### Directions for this task
The records must be duplicated exactly, with every picture left out.

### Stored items
***

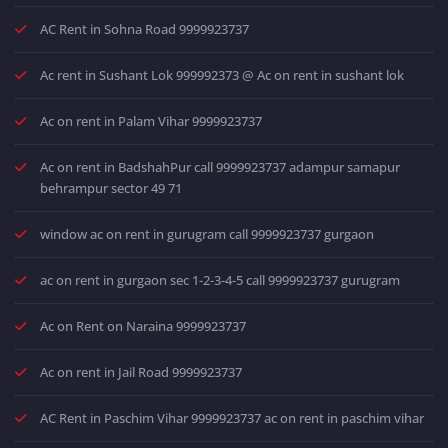
AC Rent in Sohna Road 9999923737
Ac rent in Sushant Lok 999992373 @ Ac on rent in sushant lok
Ac on rent in Palam Vihar 9999923737
Ac on rent in BadshahPur call 9999923737 adampur samapur
behrampur sector 49 71
window ac on rent in gurugram call 9999923737 gurgaon
ac on rent in gurgaon sec 1-2-3-4-5 call 9999923737 gurugram
Ac on Rent on Naraina 9999923737
Ac on rent in Jail Road 9999923737
AC Rent in Paschim Vihar 9999923737 ac on rent in paschim vihar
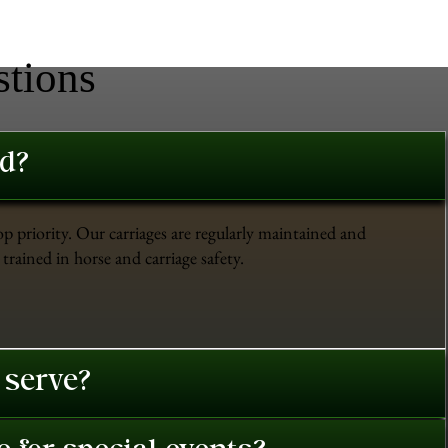
stions
ed?
op priority. Our carriages are regularly maintained and
trained in horse and carriage safety.
 serve?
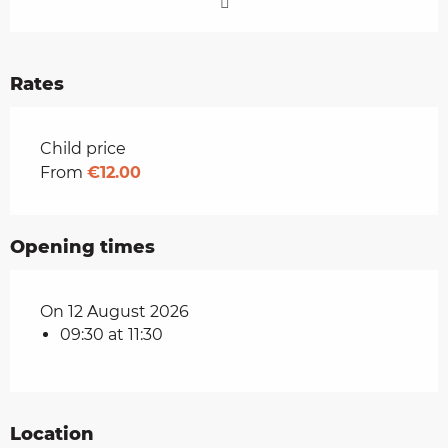
Rates
Rates 2026
Child price
From
€12.00
Opening times
On 12 August 2026
09:30 at 11:30
Location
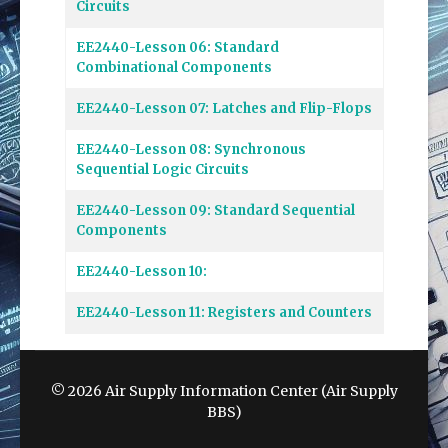
Circuits
EE2440-Lesson 06: Standard
Combinational Components
EE2440-Lesson 07: Latches and Flip-Flops
EE2440-Lesson 08: Synchronous
Sequential Logic Circuits
EE2440-Lesson 09: Standard Sequential
Components
EE2440-Lesson 10:
EE2440-Lesson 11: Registers and Counters
© 2026 Air Supply Information Center (Air Supply
BBS)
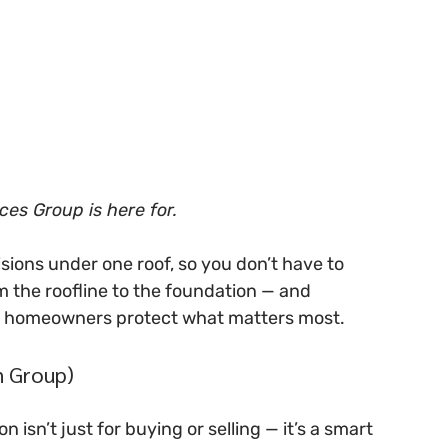
ces Group is here for.
sions under one roof, so you don’t have to 
m the roofline to the foundation — and 
n homeowners protect what matters most.
n Group)
 isn’t just for buying or selling — it’s a smart 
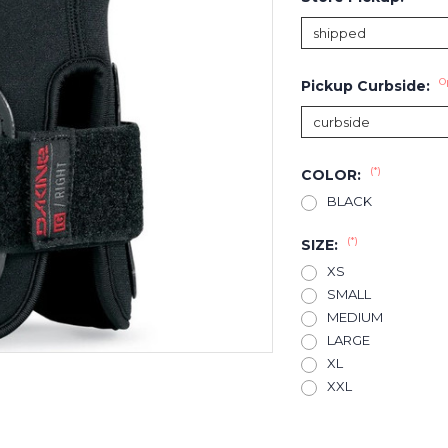
O
Pickup Curbside:
(*)
COLOR:
BLACK
(*)
SIZE:
XS
SMALL
MEDIUM
LARGE
XL
XXL
Current
Stock:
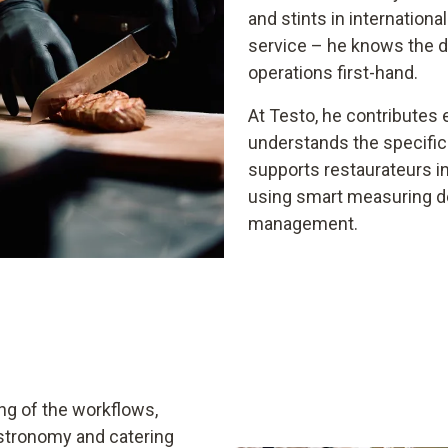
and stints in internationa
service – he knows the da
operations first-hand.
At Testo, he contributes e
understands the specific
supports restaurateurs 
using smart measuring dev
management.
ng of the workflows,
stronomy and catering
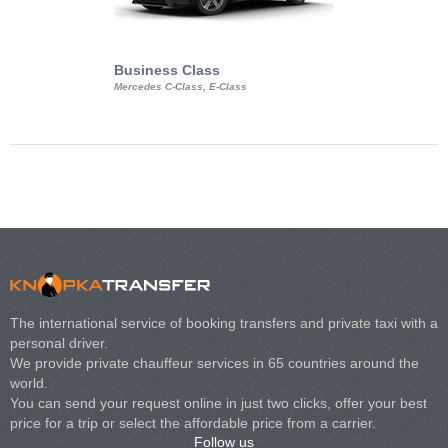
Business Class
Business Min
Mercedes C-Class, E-Class
Mercedes Viano, M
Volkswagen Carave
The international service of booking transfers and private taxi with a
personal driver.
We provide private chauffeur services in 65 countries around the
world.
You can send your request online in just two clicks, offer your best
price for a trip or select the affordable price from a carrier.
Follow us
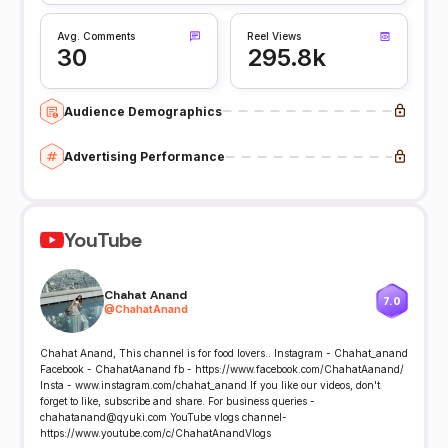
Avg. Comments
Reel Views
30
295.8k
Audience Demographics
Advertising Performance
YouTube
Chahat Anand
7.0
@
ChahatAnand
Chahat Anand, This channel is for food lovers.. Instagram - Chahat_anand
Facebook - ChahatAanand fb - https://www.facebook.com/ChahatAanand/
Insta - www.instagram.com/chahat_anand If you like our videos, don't
forget to like, subscribe and share. For business queries -
chahatanand@qyuki.com YouTube vlogs channel-
https://www.youtube.com/c/ChahatAnandVlogs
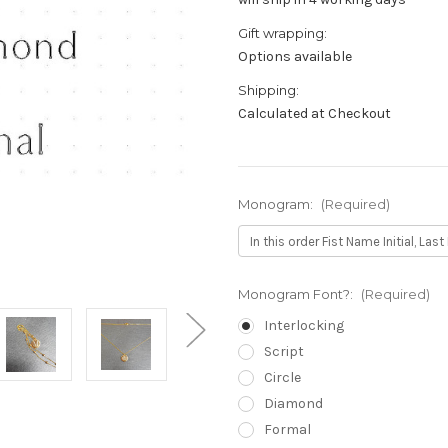
Gift wrapping:
Options available
Shipping:
Calculated at Checkout
Monogram:
(Required)
Monogram Font?:
(Required)
Interlocking
Script
Circle
Diamond
Formal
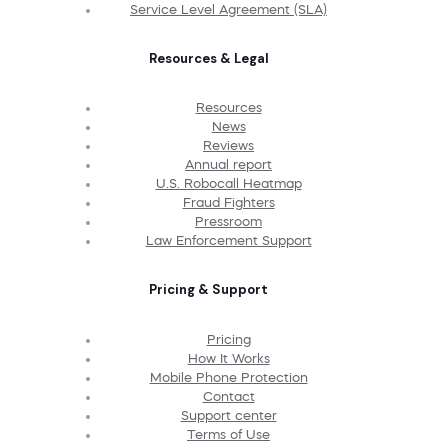
Service Level Agreement (SLA)
Resources & Legal
Resources
News
Reviews
Annual report
U.S. Robocall Heatmap
Fraud Fighters
Pressroom
Law Enforcement Support
Pricing & Support
Pricing
How It Works
Mobile Phone Protection
Contact
Support center
Terms of Use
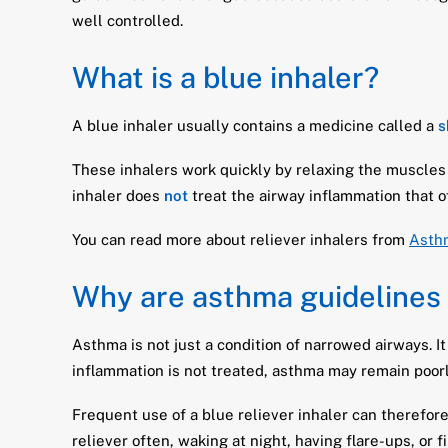
well controlled.
What is a blue inhaler?
A blue inhaler usually contains a medicine called a
s
These inhalers work quickly by relaxing the muscles
inhaler does
not
treat the airway inflammation that 
You can read more about reliever inhalers from
Asth
Why are asthma guidelines
Asthma is not just a condition of narrowed airways. It
inflammation is not treated, asthma may remain poorl
Frequent use of a blue reliever inhaler can therefor
reliever often, waking at night, having flare-ups, or f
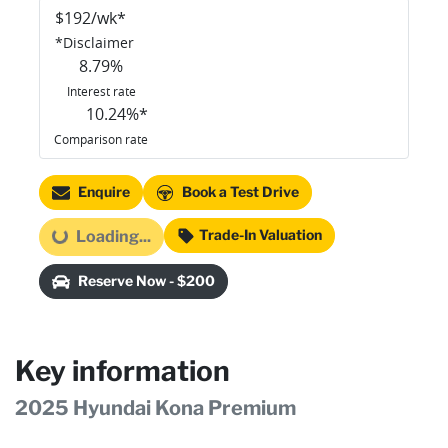
$
192
/wk*
*
Disclaimer
8.79
%
Interest rate
10.24
%*
Comparison rate
Enquire
Book a Test Drive
Trade-In Valuation
Loading...
Loading...
Reserve Now - $200
Key information
2025 Hyundai Kona Premium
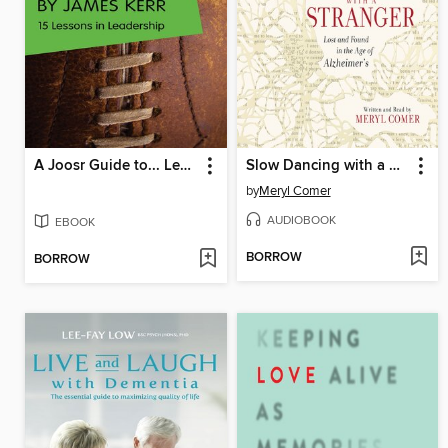
A Joosr Guide to... Legacy by James Kerr
Slow Dancing with a Stranger
by
Meryl Comer
AUDIOBOOK
EBOOK
BORROW
BORROW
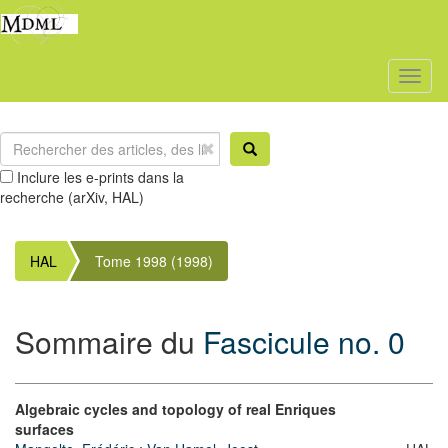
Toggl
naviga
Inclure les e-prints dans la
recherche (arXiv, HAL)
HAL
Tome 1998 (1998)
Sommaire du
Fascicule no. 0
Algebraic cycles and topology of real Enriques
surfaces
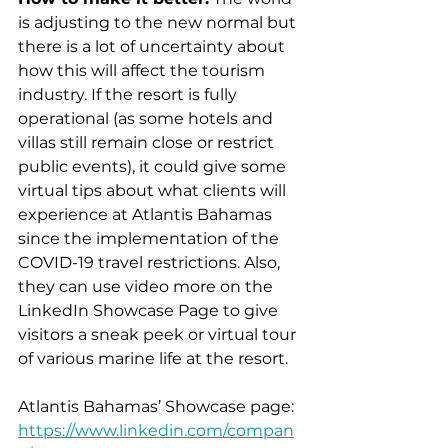
is adjusting to the new normal but 
there is a lot of uncertainty about 
how this will affect the tourism 
industry. If the resort is fully 
operational (as some hotels and 
villas still remain close or restrict 
public events), it could give some 
virtual tips about what clients will 
experience at Atlantis Bahamas 
since the implementation of the 
COVID-19 travel restrictions. Also, 
they can use video more on the 
LinkedIn Showcase Page to give 
visitors a sneak peek or virtual tour 
of various marine life at the resort.
Atlantis Bahamas’ Showcase page: 
https://www.linkedin.com/compan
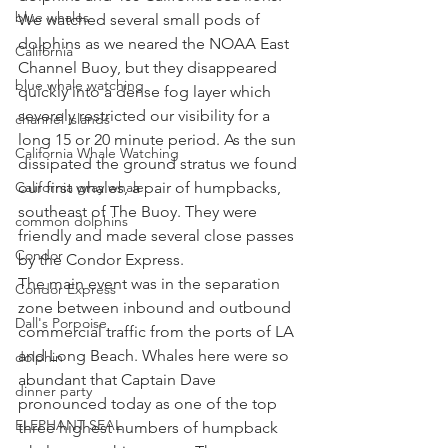
blue whales
We watched several small pods of 
dolphins as we neared the NOAA East 
California
Channel Buoy, but they disappeared 
blue whale watching
quickly into a dense fog layer which 
severely restricted our visibility for a 
channel islands
long 15 or 20 minute period. As the sun 
California Whale Watching
dissipated the ground stratus we found 
California gray whale
our first whales, a pair of humpbacks, 
southeast of The Buoy. They were 
common dolphins
friendly and made several close passes 
Condor
by the Condor Express. 
The main event was in the separation 
Condor Express
zone between inbound and outbound 
Dall's Porpoise
commercial traffic from the ports of LA 
and Long Beach. Whales here were so 
dolphin
abundant that Captain Dave 
dinner party
pronounced today as one of the top 
ELEPHANT SEAL
three highest numbers of humpback 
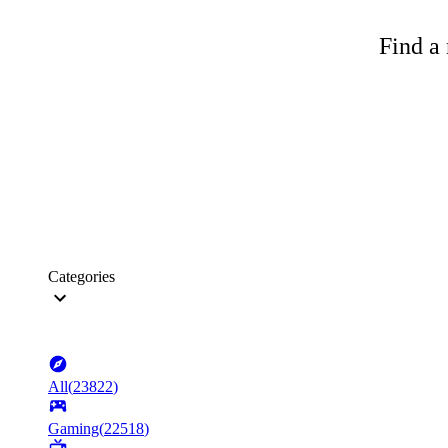
Find a 
Categories
All
(
23822
)
Gaming
(
22518
)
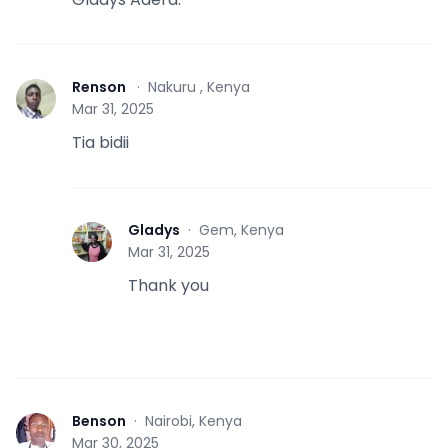
Renson
·
Nakuru , Kenya
R
Mar 31, 2025
Tia bidii
Gladys
·
Gem, Kenya
G
Mar 31, 2025
Thank you
Benson
·
Nairobi, Kenya
B
Mar 30, 2025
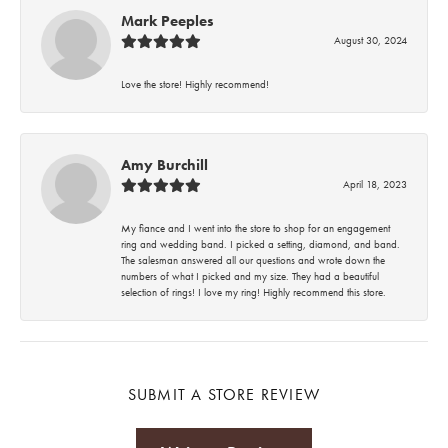
Mark Peeples
August 30, 2024
Love the store! Highly recommend!
Amy Burchill
April 18, 2023
My fiance and I went into the store to shop for an engagement
ring and wedding band. I picked a setting, diamond, and band.
The salesman answered all our questions and wrote down the
numbers of what I picked and my size. They had a beautiful
selection of rings! I love my ring! Highly recommend this store.
SUBMIT A STORE REVIEW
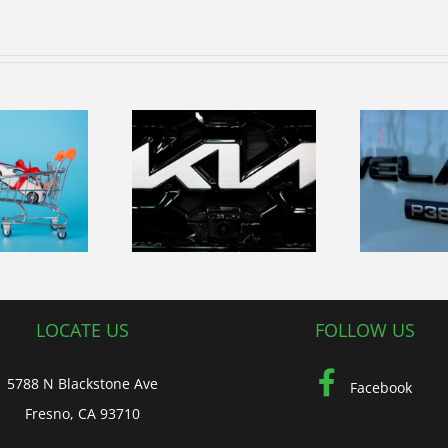
Reward
yourself with
ploring the
the exceptional
ourney and
Re
capability in
ture of Kia
our Land Rover
Vehicles
Range Rover
Velar
LOCATE US
FOLLOW US
5788 N Blackstone Ave
Facebook
Fresno, CA 93710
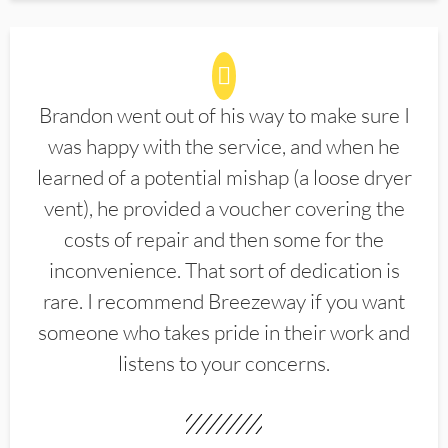
Brandon went out of his way to make sure I
was happy with the service, and when he
learned of a potential mishap (a loose dryer
vent), he provided a voucher covering the
costs of repair and then some for the
inconvenience. That sort of dedication is
rare. I recommend Breezeway if you want
someone who takes pride in their work and
listens to your concerns.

***

### Task solution
AC Rent in Sohna Road 9999923737
Ac rent in Sushant Lok 999992373 @ Ac on rent in sushant lok
Ac on rent in Palam Vihar 9999923737
Ac on rent in BadshahPur call 9999923737 adampur samapur
behrampur sector 49 71
window ac on rent in gurugram call 9999923737 gurgaon
ac on rent in gurgaon sec 1-2-3-4-5 call 9999923737 gurugram
Ac on Rent on Naraina 9999923737
Ac on rent in Jail Road 9999923737
AC Rent in Paschim Vihar 9999923737 ac on rent in paschim vihar
stions
ed?
op priority. Our carriages are regularly maintained and
trained in horse and carriage safety.
 serve?
Rates
Rates 2026
Child price
From
€12.00
Opening times
On 12 August 2026
09:30 at 11:30
Location
Circuits
EE2440-Lesson 06: Standard
Combinational Components
EE2440-Lesson 07: Latches and Flip-Flops
EE2440-Lesson 08: Synchronous
Sequential Logic Circuits
EE2440-Lesson 09: Standard Sequential
Components
EE2440-Lesson 10:
EE2440-Lesson 11: Registers and Counters
© 2026 Air Supply Information Center (Air Supply
BBS)
ces Group is here for.
sions under one roof, so you don’t have to 
m the roofline to the foundation — and 
n homeowners protect what matters most.
n Group)
 isn’t just for buying or selling — it’s a smart 
O
Pickup Curbside:
(*)
COLOR:
BLACK
(*)
SIZE:
XS
SMALL
MEDIUM
LARGE
XL
XXL
Current
Stock:
and stints in internationa
service – he knows the da
operations first-hand.
At Testo, he contributes e
understands the specific
supports restaurateurs 
using smart measuring dev
management.
ng of the workflows,
stronomy and catering
Business Class
Business Min
Mercedes C-Class, E-Class
Mercedes Viano, M
Volkswagen Carave
The international service of booking transfers and private taxi with a
personal driver.
We provide private chauffeur services in 65 countries around the
world.
You can send your request online in just two clicks, offer your best
price for a trip or select the affordable price from a carrier.
Follow us
Avg. Comments
Reel Views
30
295.8k
Audience Demographics
Advertising Performance
YouTube
Chahat Anand
7.0
@
ChahatAnand
Chahat Anand, This channel is for food lovers.. Instagram - Chahat_anand
Facebook - ChahatAanand fb - https://www.facebook.com/ChahatAanand/
Insta - www.instagram.com/chahat_anand If you like our videos, don't
forget to like, subscribe and share. For business queries -
chahatanand@qyuki.com YouTube vlogs channel-
https://www.youtube.com/c/ChahatAnandVlogs
Gift wrapping:
Options available
Shipping:
Calculated at Checkout
Monogram:
(Required)
Monogram Font?:
(Required)
Interlocking
Script
Circle
Diamond
Formal
Service Level Agreement (SLA)
Resources & Legal
Resources
News
Reviews
Annual report
U.S. Robocall Heatmap
Fraud Fighters
Pressroom
Law Enforcement Support
Pricing & Support
Pricing
How It Works
Mobile Phone Protection
Contact
Support center
Terms of Use
well controlled.
What is a blue inhaler?
A blue inhaler usually contains a medicine called a
s
These inhalers work quickly by relaxing the muscles
inhaler does
not
treat the airway inflammation that 
You can read more about reliever inhalers from
Asth
Why are asthma guidelines
Asthma is not just a condition of narrowed airways. It
inflammation is not treated, asthma may remain poorl
Frequent use of a blue reliever inhaler can therefor
reliever often, waking at night, having flare-ups, or f
$
192
/wk*
*
Disclaimer
8.79
%
Interest rate
10.24
%*
Comparison rate
Enquire
Book a Test Drive
Trade-In Valuation
Loading...
Loading...
Reserve Now - $200
Key information
2025 Hyundai Kona Premium
A Joosr Guide to... Legacy by James Kerr
Slow Dancing with a Stranger
by
Meryl Comer
AUDIOBOOK
EBOOK
BORROW
BORROW
Toggl
naviga
Inclure les e-prints dans la
recherche (arXiv, HAL)
HAL
Tome 1998 (1998)
Sommaire du
Fascicule no. 0
Algebraic cycles and topology of real Enriques
surfaces
is adjusting to the new normal but 
there is a lot of uncertainty about 
how this will affect the tourism 
industry. If the resort is fully 
operational (as some hotels and 
villas still remain close or restrict 
public events), it could give some 
virtual tips about what clients will 
experience at Atlantis Bahamas 
since the implementation of the 
COVID-19 travel restrictions. Also, 
they can use video more on the 
LinkedIn Showcase Page to give 
visitors a sneak peek or virtual tour 
of various marine life at the resort.
Atlantis Bahamas’ Showcase page: 
https://www.linkedin.com/compan
blue whales
We watched several small pods of 
dolphins as we neared the NOAA East 
California
Channel Buoy, but they disappeared 
blue whale watching
quickly into a dense fog layer which 
severely restricted our visibility for a 
channel islands
long 15 or 20 minute period. As the sun 
California Whale Watching
dissipated the ground stratus we found 
California gray whale
our first whales, a pair of humpbacks, 
southeast of The Buoy. They were 
common dolphins
friendly and made several close passes 
Condor
by the Condor Express. 
The main event was in the separation 
Condor Express
zone between inbound and outbound 
Dall's Porpoise
commercial traffic from the ports of LA 
and Long Beach. Whales here were so 
dolphin
abundant that Captain Dave 
dinner party
pronounced today as one of the top 
ELEPHANT SEAL
three highest numbers of humpback 
Find a 
Categories
All
(
23822
)
Gaming
(
22518
)
Renson
·
Nakuru , Kenya
R
Mar 31, 2025
Tia bidii
Gladys
·
Gem, Kenya
G
Mar 31, 2025
Thank you
Benson
·
Nairobi, Kenya
B
Mar 30, 2025
Mark Peeples
August 30, 2024
Love the store! Highly recommend!
Amy Burchill
April 18, 2023
My fiance and I went into the store to shop for an engagement
ring and wedding band. I picked a setting, diamond, and band.
The salesman answered all our questions and wrote down the
numbers of what I picked and my size. They had a beautiful
selection of rings! I love my ring! Highly recommend this store.
SUBMIT A STORE REVIEW
Reward
yourself with
ploring the
the exceptional
ourney and
Re
capability in
ture of Kia
our Land Rover
Vehicles
Range Rover
Velar
LOCATE US
FOLLOW US
5788 N Blackstone Ave
Facebook
Fresno, CA 93710
Brandon went out of his way to make sure I
was happy with the service, and when he
learned of a potential mishap (a loose dryer
vent), he provided a voucher covering the
costs of repair and then some for the
inconvenience. That sort of dedication is
rare. I recommend Breezeway if you want
someone who takes pride in their work and
listens to your concerns.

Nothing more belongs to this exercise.